With the importance placed on getting a college degree nowadays ([65 percent of workers have at least some postsecondary education](https://cew.georgetown.edu/cew-reports/americas-divided-recovery/)), students more than ever need to focus on getting into colleges that will best help them achieve their goals. Sites like (US News)[https://www.usnews.com/best-colleges] have become the de-facto standard for students trying to search through hundreds of universities and deciding which is the best fit. Specifically, US News' ranking system is given enormous weight, influencing (how schools are perceived by the general public)[https://www.forbes.com/sites/robertzafft/2021/12/07/us-news-business-school-rankings-crucial-but-meaningless/].



## Part 1: Web Scraping
After spending 8 hours or so writing a web scraper to get all the components from the website, it turns out that each page provides JSON objects that contain all the data in a much easier to extract format.

In [132]:
from bs4 import BeautifulSoup

html_doc = open("2022 Best National Universities US News Rankings.htm", encoding="utf8")
soup = BeautifulSoup(html_doc, 'html.parser')

In [133]:
anchors = soup.select('a[class*="card-name"]')
links = list(map(lambda x: x.get('href'), anchors))
print(links[:10])
print(len(links))

['https://www.usnews.com/best-colleges/princeton-university-2627', 'https://www.usnews.com/best-colleges/columbia-university-2707', 'https://www.usnews.com/best-colleges/harvard-university-2155', 'https://www.usnews.com/best-colleges/massachusetts-institute-of-technology-2178', 'https://www.usnews.com/best-colleges/yale-university-1426', 'https://www.usnews.com/best-colleges/stanford-university-1305', 'https://www.usnews.com/best-colleges/university-of-chicago-1774', 'https://www.usnews.com/best-colleges/university-of-pennsylvania-3378', 'https://www.usnews.com/best-colleges/california-institute-of-technology-1131', 'https://www.usnews.com/best-colleges/duke-university-2920']
392


In [65]:
from bs4 import BeautifulSoup
import requests
import pandas as pd
import json

link = "https://www.usnews.com/best-colleges/princeton-university-2627"

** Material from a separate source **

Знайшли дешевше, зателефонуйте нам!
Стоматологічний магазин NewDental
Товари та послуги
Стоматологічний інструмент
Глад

def get_soup_obj(link, subpage):
    url = link + "/" + subpage
    agent = {"User-Agent":'Mozilla/5.0'}
    response = requests.get(url, headers = agent)
    return BeautifulSoup(response.text, 'html.parser')

soup = get_soup_obj(link, "student-life")

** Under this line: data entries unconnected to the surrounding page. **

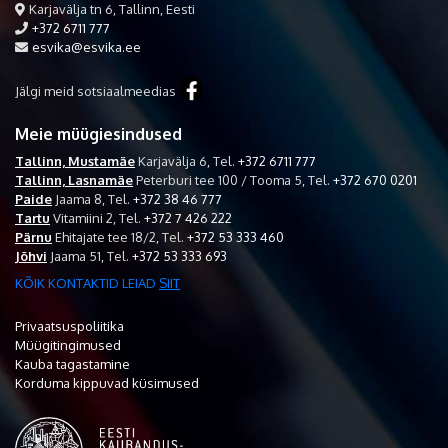
Karjavälja tn 6, Tallinn, Eesti
+372 6711 777
esvika@esvika.ee
Jälgi meid sotsiaalmeedias
Meie müügiesindused
Tallinn, Mustamäe
Karjavälja 6,
Tel.
+372 6711 777
Tallinn, Lasnamäe
Peterburi tee 100 / Tooma 5,
Tel.
+372 670 0201
Paide
Jaama 8,
Tel.
+372 38 46 777
Tartu
Vitamiini 2,
Tel.
+372 7 426 222
Pärnu
Ehitajate tee 18/2,
Tel.
+372 53 333 460
Jõhvi
Jaama 51,
Tel.
+372 53 333 693
KÕIK KONTAKTID LEIAD
SIIT
Privaatsuspoliitika
Müügitingimused
Kauba tagastamine
Korduma kippuvad küsimused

Then, we look at the structure of the HTML files and find the line in the script containing the JSON object, and extract it:

In [140]:
def get_json_from_soup(soup_obj):
    script_json_line = soup_obj.find_all("script")[-2].contents[0].split("\n")[4]
    json_obj_str = script_json_line[script_json_line.find("{"):-1].replace("undefined","null")
    json_obj = json.loads(json_obj_str)
        
    base_key = 'src/containers/pages/education/higher-education/colleges/profile'
    json_data = json_obj.get(f'{base_key}/overview.js',False) or \
                json_obj.get(f'{base_key}/generic.js',False) or \
                json_obj.get(f'{base_key}/rankings.js',None)
    
    #print("json_data: " + str(json_data)[:20])
    json_data = json_data['data']['context']['data']['page']
    return json_data
    #return {'schoolData': json_data['schoolData'], 
    #        'fields': json_data['fields'],
    #        'schoolDetails': json_data['schoolDetails']}

#print(get_json_from_soup(get_soup_obj(link,"")))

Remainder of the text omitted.